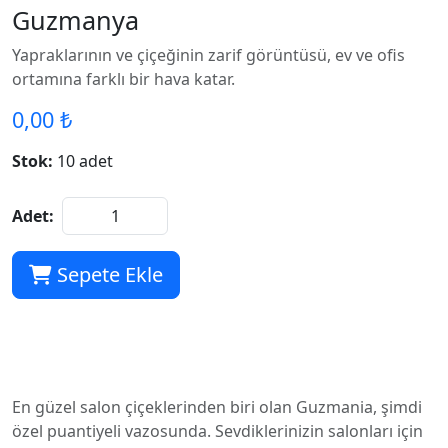
Guzmanya
Yapraklarının ve çiçeğinin zarif görüntüsü, ev ve ofis
ortamına farklı bir hava katar.
0,00 ₺
Stok:
10 adet
Adet:
Sepete Ekle
En güzel salon çiçeklerinden biri olan Guzmania, şimdi
özel puantiyeli vazosunda. Sevdiklerinizin salonları için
::::
Set down, exactly and in full, the lines from the one containing "En güzel salon" through the end of the entries; no other line belongs.

En güzel salon çiçeklerinden biri olan Guzmania, şimdi
özel puantiyeli vazosunda. Sevdiklerinizin salonları için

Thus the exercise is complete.